__YOUR TASK__
Copy the listing exactly, images excluded.
╔══
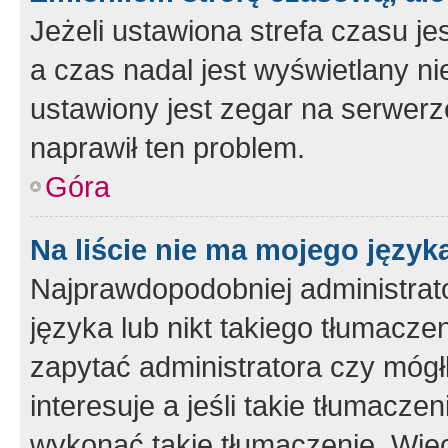
Jeżeli ustawiona strefa czasu je
a czas nadal jest wyświetlany n
ustawiony jest zegar na serwerz
naprawił ten problem.
Góra
Na liście nie ma mojego język
Najprawdopodobniej administrato
języka lub nikt takiego tłumacze
zapytać administratora czy mógł
interesuje a jeśli takie tłumacz
wykonać takie tłumaczenie. Więc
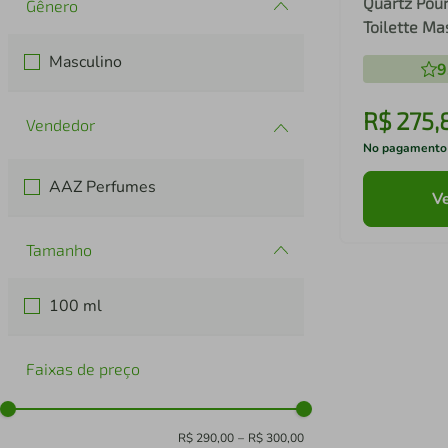
Quartz Pou
Gênero
Toilette Ma
Masculino
9
R$
275
,
No pagamento
AAZ Perfumes
Ve
Tamanho
100 ml
Faixas de preço
R$ 290,00
–
R$ 300,00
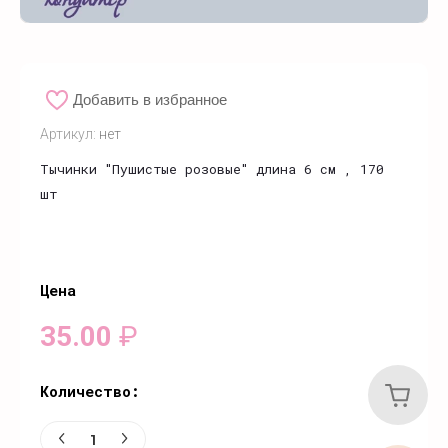
Добавить в избранное
Артикул:
нет
Тычинки "Пушистые розовые" длина 6 см , 170
шт
Цена
35.00
₽
Количество:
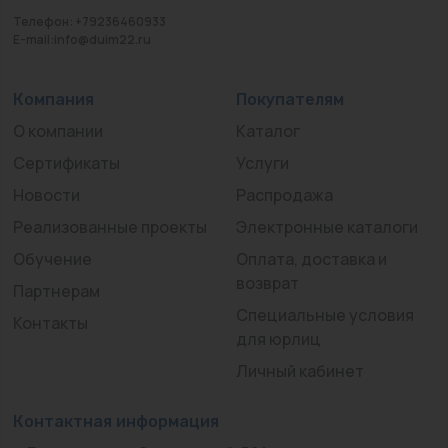
Телефон: +79236460933
E-mail:info@duim22.ru
Компания
Покупателям
О компании
Каталог
Сертификаты
Услуги
Новости
Распродажа
Реализованные проекты
Электронные каталоги
Обучение
Оплата, доставка и
возврат
Партнерам
Специальные условия
Контакты
для юрлиц
Личный кабинет
Контактная информация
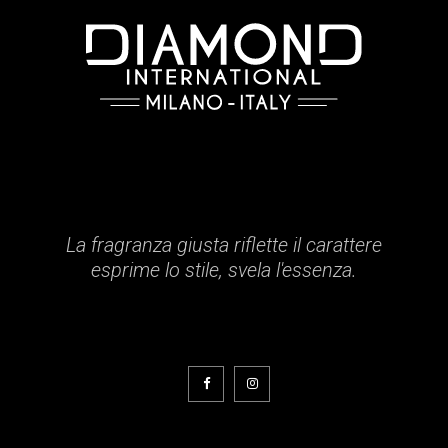
La fragranza giusta riflette il carattere
esprime lo stile, svela l'essenza.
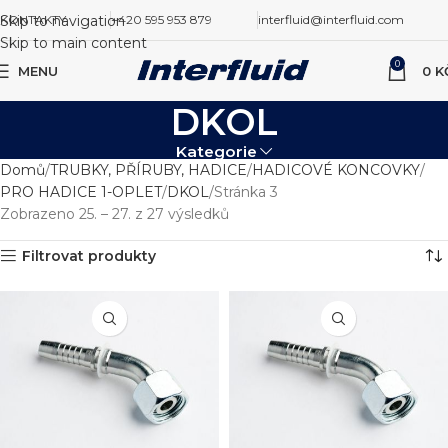
Skip to navigation
KONTAKTY
+420 595 953 879
interfluid@interfluid.com
Skip to main content
0
MENU
0
K
DKOL
Kategorie
Domů
TRUBKY, PŘÍRUBY, HADICE
HADICOVÉ KONCOVKY
PRO HADICE 1-OPLET
DKOL
Stránka 3
Zobrazeno 25. – 27. z 27 výsledků
Filtrovat produkty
╚══
__TASK RESPONSE__
Jeżeli ustawiona strefa czasu je
a czas nadal jest wyświetlany n
ustawiony jest zegar na serwerz
naprawił ten problem.
Góra
Na liście nie ma mojego język
Najprawdopodobniej administrato
języka lub nikt takiego tłumacze
zapytać administratora czy mógł
interesuje a jeśli takie tłumacz
wykonać takie tłumaczenie. Więc
Quartz Pou
Gênero
Toilette Ma
Masculino
9
R$
275
,
No pagamento
AAZ Perfumes
Ve
Tamanho
100 ml
Faixas de preço
R$ 290,00
–
R$ 300,00
Добавить в избранное
Артикул:
нет
Тычинки "Пушистые розовые" длина 6 см , 170
шт
Цена
35.00
₽
Количество:
Телефон: +79236460933
E-mail:info@duim22.ru
Компания
Покупателям
О компании
Каталог
Сертификаты
Услуги
Новости
Распродажа
Реализованные проекты
Электронные каталоги
Обучение
Оплата, доставка и
возврат
Партнерам
Специальные условия
Контакты
для юрлиц
Личный кабинет
Контактная информация
La fragranza giusta riflette il carattere
esprime lo stile, svela l'essenza.
Skip to navigation
KONTAKTY
+420 595 953 879
interfluid@interfluid.com
Skip to main content
0
MENU
0
K
DKOL
Kategorie
Domů
TRUBKY, PŘÍRUBY, HADICE
HADICOVÉ KONCOVKY
PRO HADICE 1-OPLET
DKOL
Stránka 3
Zobrazeno 25. – 27. z 27 výsledků
Filtrovat produkty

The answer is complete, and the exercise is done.